The other thing about the challenges the SEC is facing in trying to enforce its subpoena is that it shows how difficult it will be for any party to pursue legal action against many of these Chinese companies. If the SEC can’t even enforce a subpoena against an audit firm that is registered with the PCAOB, it obviously is going to be a challenge for private litigants to try to pursue discovery from China-based firms and individuals. Indeed, because many claimants have recognized these limitations, they have tried to focus their actions against the outside professionals (underwriters, auditors, attorneys) that have facilitated the Chinese companies’ entries into the U.S. securities markets.
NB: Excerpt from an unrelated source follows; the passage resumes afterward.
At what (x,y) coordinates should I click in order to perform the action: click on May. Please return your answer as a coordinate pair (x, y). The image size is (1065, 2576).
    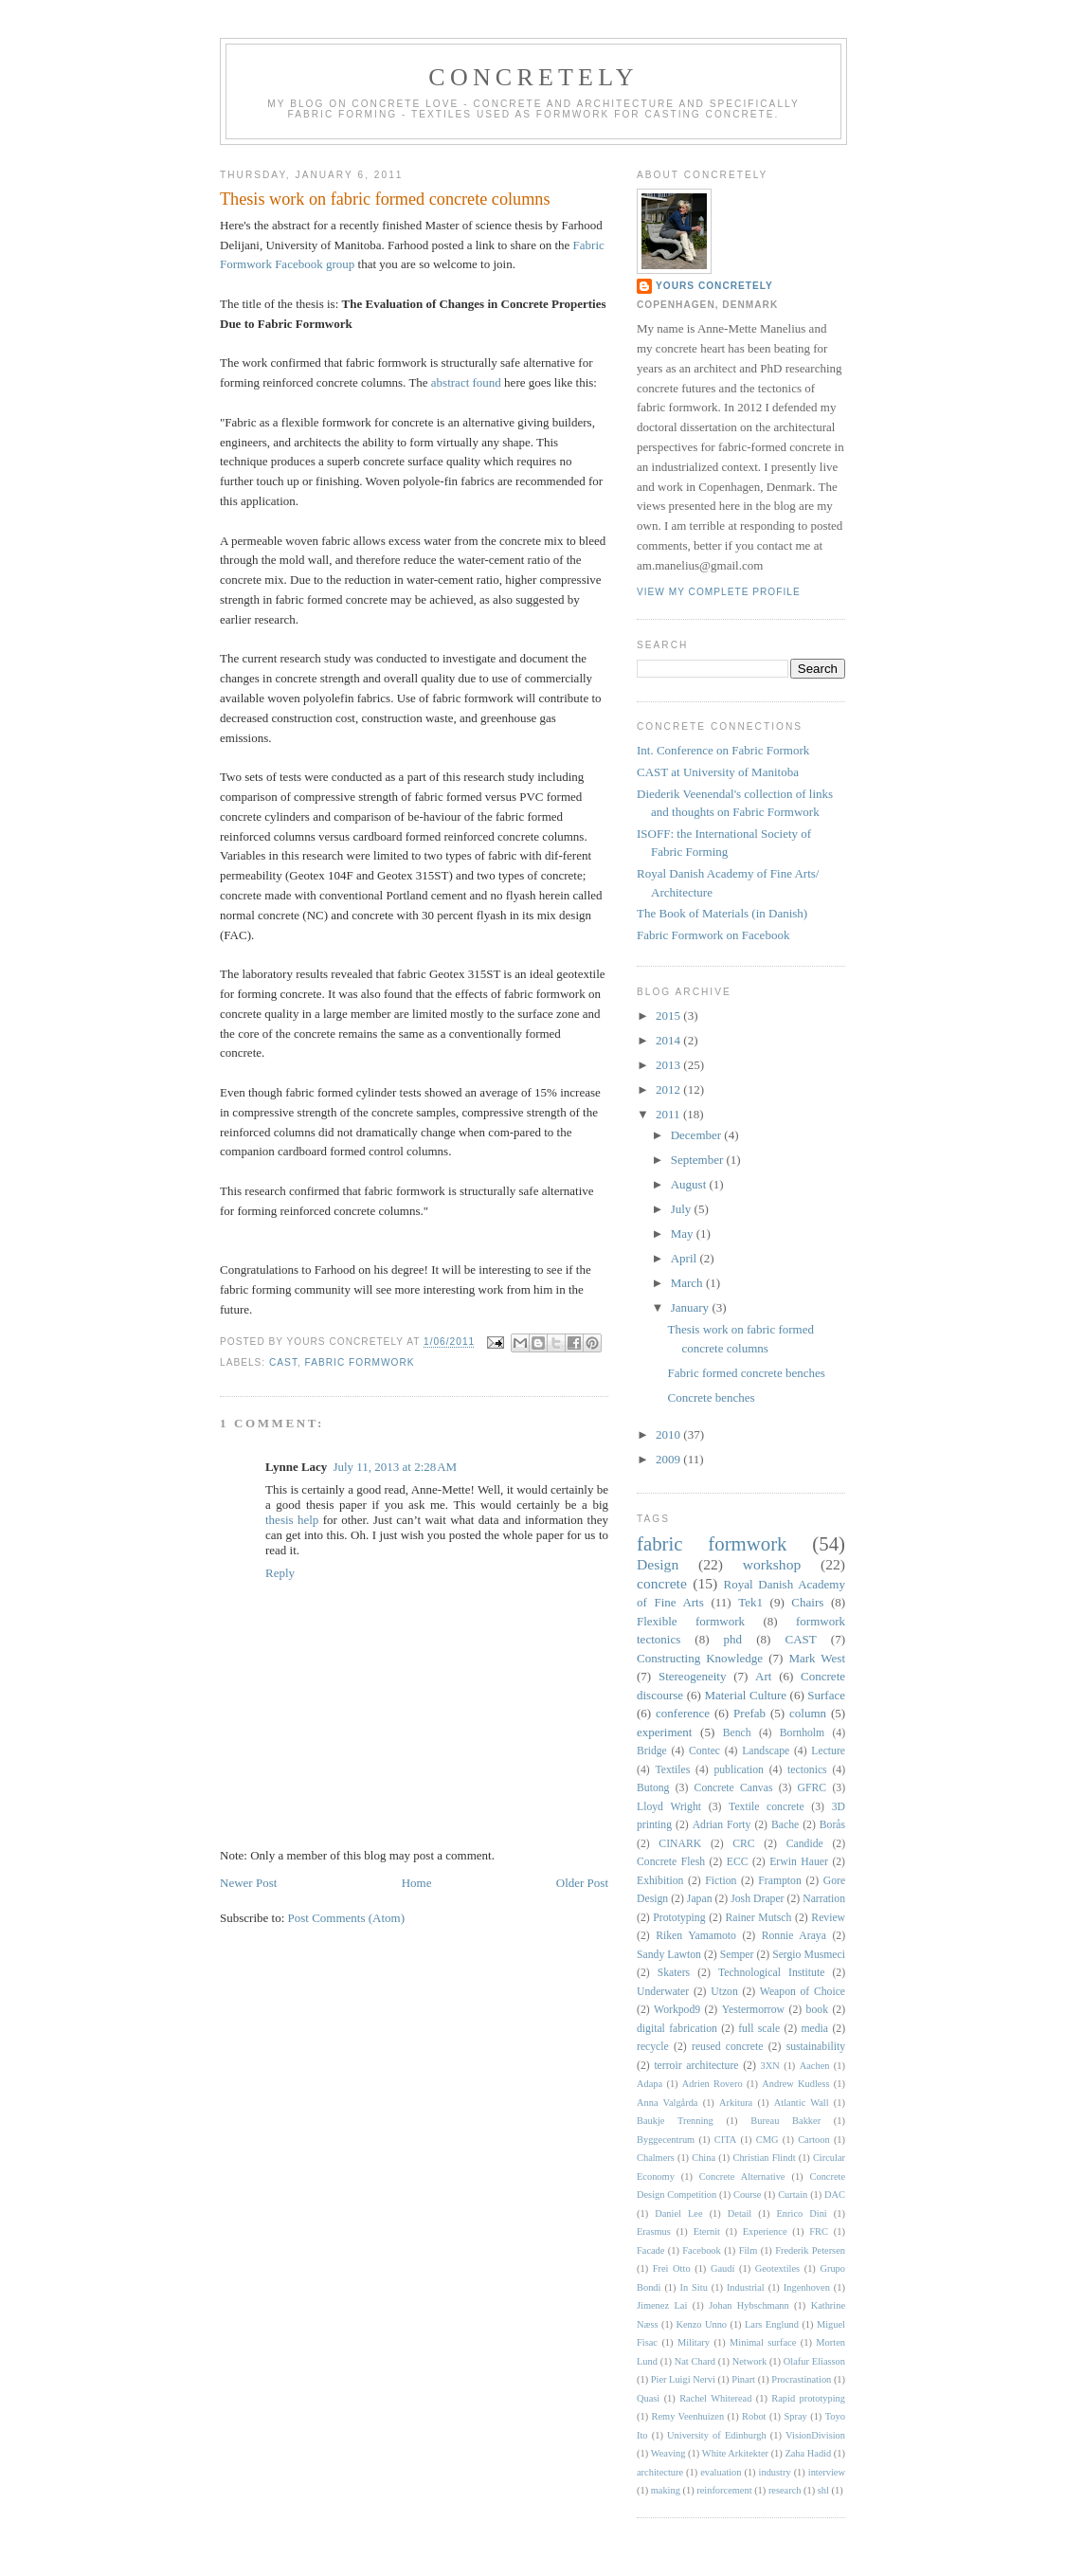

But as the SEC’s struggles to enforce its subpoena show, some of these professionals may also be difficult to pursue.


Lawyers’ Relief Act: If you have not had a chance to read Eric Dash’s September 8, 2011 New York Times article “Feasting on Paperwork” (here), I recommend taking a few minutes now to read it. Unbeknownst to the rest of us, the Dodd-Frank Act was actually a stimulus package intended to rescue lawyers from the impact of the economic crisis on their profession. The Act is, in the words of one commentator quoted in the article, “a full employment act” for lawyers and consultants. The article goes on to note that new regulation “has long been one of Washington’s unofficial job creation tools.”


I don’t know whether to be appalled at the brazen profit-extracting presumption that the lawyers quoted in the article unapologetically express or to be impressed by their naked opportunism. There is little wonder, as the article states, that lawyers and consultants “are salivating at the prospect of even more business opportunities.” The firms are, as noted by one lawyer quoted in the article, “only getting started.”


The overwhelming impression is the main consequence of the Act is the enrichment of a small number of professionals at the expense of the entire economy. And lawyers wonder why they do not enjoy a higher regard in our society. The article reminds me of the old joke about how research scientists are now going to use lawyers rather than rats in their scientific experiments — there aren’t enough rats; there is no danger that the scientists will become emotionally attached to the lawyers; and there are some things that rats just won’t do.


The Moral of the Ducks: Even when you are completely blown away by unexpected events, the thing to do is to regroup, quickly get it back together, and march on.